## GOAL OF THE EXERCISE
Which lines of the entries below hold the word "Milch"? Report each of them.

## DATA EXTRACTS
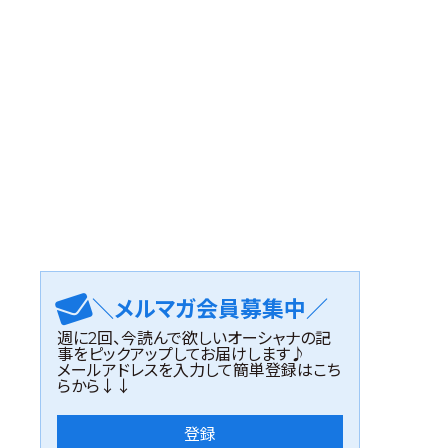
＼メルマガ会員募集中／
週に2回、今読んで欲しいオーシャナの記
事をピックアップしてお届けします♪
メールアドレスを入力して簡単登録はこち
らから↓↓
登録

==

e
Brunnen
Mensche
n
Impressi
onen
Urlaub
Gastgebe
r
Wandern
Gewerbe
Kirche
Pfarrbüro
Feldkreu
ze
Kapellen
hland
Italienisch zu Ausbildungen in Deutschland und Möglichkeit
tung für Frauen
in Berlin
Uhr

...

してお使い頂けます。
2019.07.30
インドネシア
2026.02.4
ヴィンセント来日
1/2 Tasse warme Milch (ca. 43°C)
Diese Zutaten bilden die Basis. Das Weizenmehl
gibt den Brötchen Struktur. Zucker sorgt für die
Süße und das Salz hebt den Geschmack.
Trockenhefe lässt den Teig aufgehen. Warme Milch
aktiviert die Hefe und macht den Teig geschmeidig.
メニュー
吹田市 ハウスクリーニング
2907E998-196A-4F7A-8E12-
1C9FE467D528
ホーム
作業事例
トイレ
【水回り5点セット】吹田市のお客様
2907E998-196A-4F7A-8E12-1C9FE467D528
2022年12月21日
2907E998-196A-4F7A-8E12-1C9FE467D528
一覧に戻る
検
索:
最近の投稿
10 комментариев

## RESPONSE TO THE TASK
1/2 Tasse warme Milch (ca. 43°C)
Trockenhefe lässt den Teig aufgehen. Warme Milch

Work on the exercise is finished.